A Genética quer saber das células como elas fazem para prolongar sua existência.

Frágil proteção

Todo cromossomo tem nas extremidades uma capa chamada telômero, que ajuda a proteger o par de moléculas de DNA. Quando uma célula se divide para criar uma nova, cada cromossomo se separa também, desfazendo essa ponta.

Prazo de validade

O problema é que, a cada divisão, uma parte do telômero é perdida e jamais recuperada, deixando uma falha na extremidade do cromossomo. Após cerca de cinqüenta divisões, nada mais resta e a célula morre.

Atrasando o relógio

A telomerase é uma enzima que reconstitui o telômero. Toda célula tem potencial para fabricá-la, mas não faz isso, exceto as cancerosas (que proliferam escontroladamente). A ciência tenta achar um meio de forçar essa produção, atrasando o relógio biológico sem provocar um tumor.

Peças sobressalentes

Cientistas americanos descobriram o caminho para os órgãos de proveta.

Sementes

As células primordiais (também chamadas de células-tronco) dão origem às demais do organismo.
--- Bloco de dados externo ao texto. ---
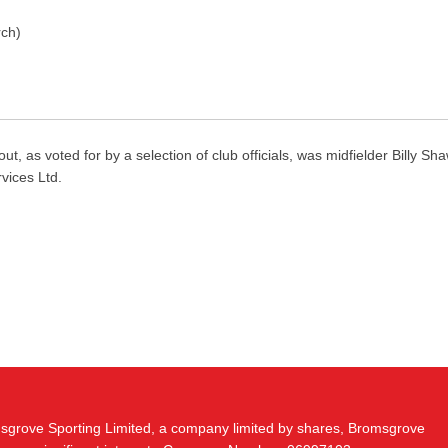
rch)
voted for by a selection of club officials, was midfielder Billy Sha
rvices Ltd.
msgrove Sporting Limited, a company limited by shares, Bromsgrove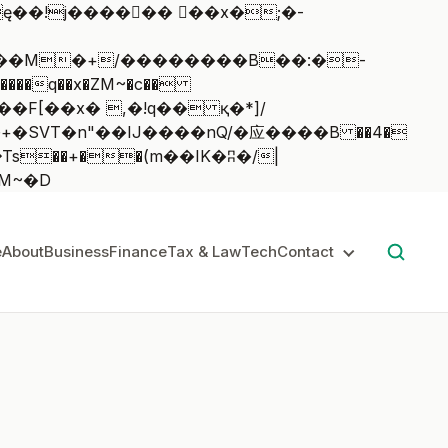
��q��x�ZM~�
c��
��:z�졾�ܢ��F[��R�ZM~�D
e
About
Business
Finance
Tax & Law
Tech
Contact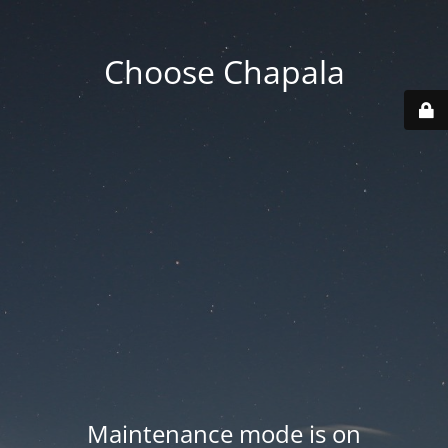
Choose Chapala
Maintenance mode is on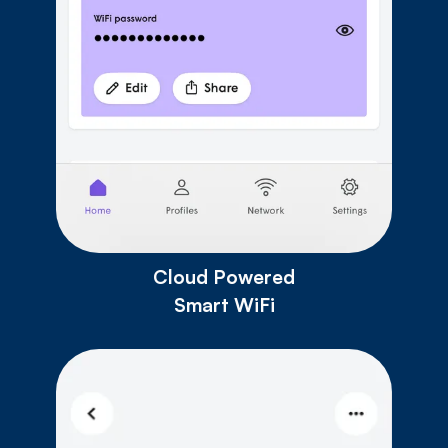
Cloud Powered
Smart WiFi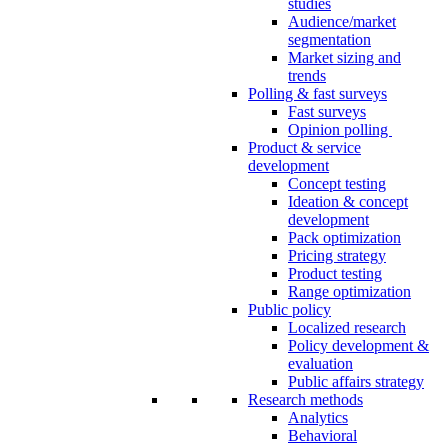
studies
Audience/market
segmentation
Market sizing and
trends
Polling & fast surveys
Fast surveys
Opinion polling
Product & service
development
Concept testing
Ideation & concept
development
Pack optimization
Pricing strategy
Product testing
Range optimization
Public policy
Localized research
Policy development &
evaluation
Public affairs strategy
Research methods
Analytics
Behavioral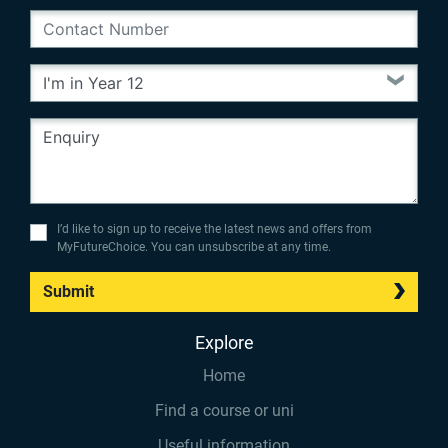
I’d like to sign up to receive the latest news and offers from
MyFutureChoice. You can unsubscribe at any time.
Submit
Explore
Home
Find a course or uni
Useful information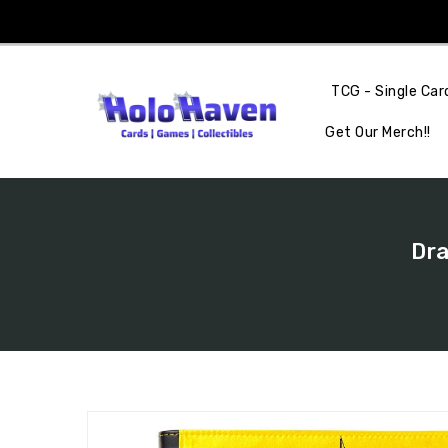
Skip
To
Content
TCG - Single Car
Get Our Merch!!
Dra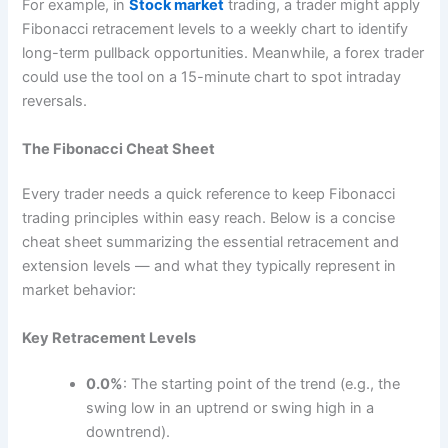
For example, in
Stock market
trading, a trader might apply
Fibonacci retracement levels to a weekly chart to identify
long-term pullback opportunities. Meanwhile, a forex trader
could use the tool on a 15-minute chart to spot intraday
reversals.
The Fibonacci Cheat Sheet
Every trader needs a quick reference to keep Fibonacci
trading principles within easy reach. Below is a concise
cheat sheet summarizing the essential retracement and
extension levels — and what they typically represent in
market behavior:
Key Retracement Levels
0.0%
: The starting point of the trend (e.g., the
swing low in an uptrend or swing high in a
downtrend).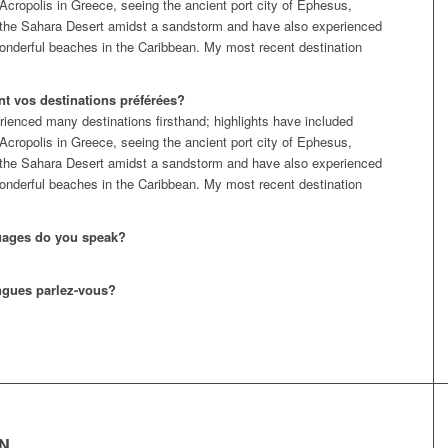
 Acropolis in Greece, seeing the ancient port city of Ephesus,
 the Sahara Desert amidst a sandstorm and have also experienced
nderful beaches in the Caribbean. My most recent destination
nt vos destinations préférées?
rienced many destinations firsthand; highlights have included
 Acropolis in Greece, seeing the ancient port city of Ephesus,
 the Sahara Desert amidst a sandstorm and have also experienced
nderful beaches in the Caribbean. My most recent destination
uages do you speak?
ngues parlez-vous?
EN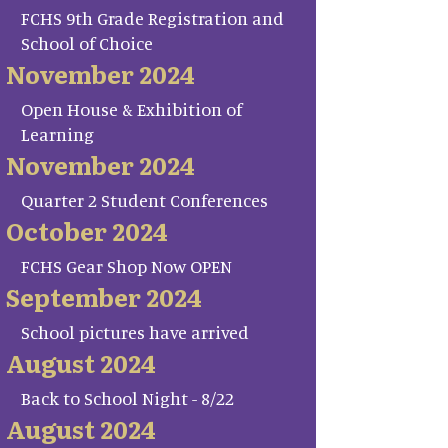
FCHS 9th Grade Registration and
School of Choice
November 2024
Open House & Exhibition of
Learning
November 2024
Quarter 2 Student Conferences
October 2024
FCHS Gear Shop Now OPEN
September 2024
School pictures have arrived
August 2024
Back to School Night - 8/22
August 2024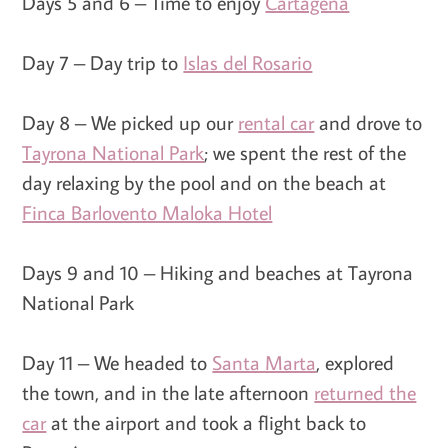
Days 5 and 6 – Time to enjoy
Cartagena
Day 7 – Day trip to
Islas del Rosario
Day 8 – We picked up our
rental car
and drove to
Tayrona National Park
; we spent the rest of the
day relaxing by the pool and on the beach at
Finca Barlovento Maloka Hotel
Days 9 and 10 – Hiking and beaches at Tayrona
National Park
Day 11 – We headed to
Santa Marta
, explored
the town, and in the late afternoon
returned the
car
at the airport and took a flight back to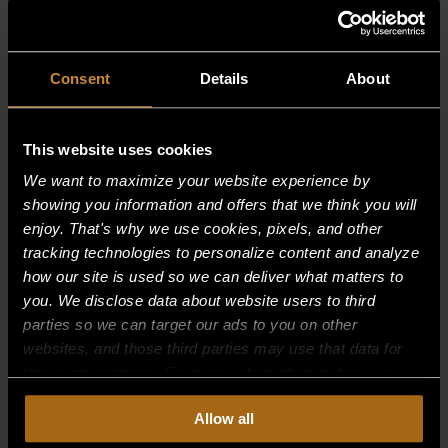
RELATED PRODUCTS
Consent
Details
About
This website uses cookies
We want to maximize your website experience by
showing you information and offers that we think you will
enjoy. That's why we use cookies, pixels, and other
tracking technologies to personalize content and analyze
how our site is used so we can deliver what matters to
you. We disclose data about website users to third
parties so we can target our ads to you on other
websites, and those third parties may use that data for
their own purposes. For more information on how we
collect, use, and disclose this information, please review
DRIP CONTAINER , LT (UFLC48 ) &
Allow all
our
Privacy Policy.
Continued use of the site means you
(UFLC 36)
consent to our
Privacy Policy
and
Terms of Use
,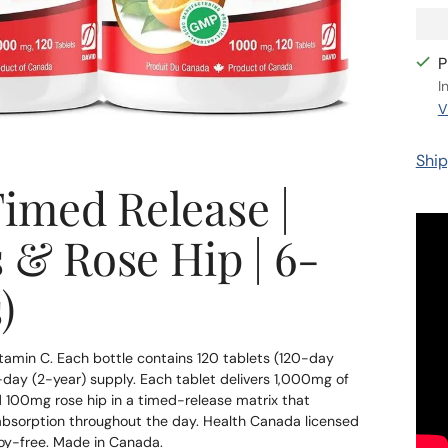
P
I
V
Ship
imed Release |
 & Rose Hip | 6-
)
amin C. Each bottle contains 120 tablets (120-day
0-day (2-year) supply. Each tablet delivers 1,000mg of
d 100mg rose hip in a timed-release matrix that
d absorption throughout the day. Health Canada licensed
oy-free. Made in Canada.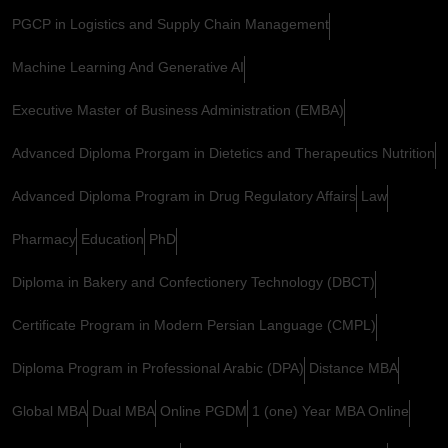
PGCP in Logistics and Supply Chain Management
Machine Learning And Generative AI
Executive Master of Business Administration (EMBA)
Advanced Diploma Prorgam in Dietetics and Therapeutics Nutrition
Advanced Diploma Program in Drug Regulatory Affairs
Law
Pharmacy
Education
PhD
Diploma in Bakery and Confectionery Technology (DBCT)
Certificate Program in Modern Persian Language (CMPL)
Diploma Program in Professional Arabic (DPA)
Distance MBA
Global MBA
Dual MBA
Online PGDM
1 (one) Year MBA Online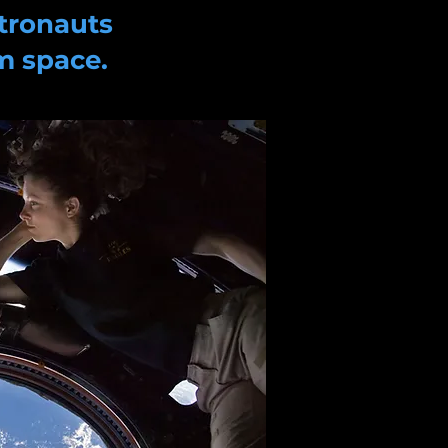
tronauts
m space.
Retiradas de embriões e isoladas, podem ser cultivadas em proveta.

Curativos

A idéia é usá-las como “remendos” em órgãos lesados por doenças. “Isso pode dar até mais quinze anos a diabéticos”, disse à SUPER o autor da descoberta, o professor James Thomson, da Universidade de Wisconsin, em Madison.

Fôrma biológica

Até 2050, espera-se que essas células possam ser usadas para a criação de órgãos inteiros, cultivados em moldes. Fígado e rins deverão ser os primeiros.

O velho país do futuro

Nos últimos trinta anos, a população brasileira mudou radicalmente de perfil

O envelhecimento é uma decorrência direta do bem-estar social. Hoje, a maior expectativa de vida no país é a da região Sul (Paraná, Santa Catarina e Rio Grande do Sul): 70,4 anos. A menor é a do Nordeste (Maranhão,Piauí, Ceará, Rio Grande do Norte, Paraíba, Pernambuco, Alagoas, Sergipe e Bahia): 64,8 anos. Daqui a cinqüenta anos, o número de velhos com mais de 60 será maior que o de jovens com até 14 anos.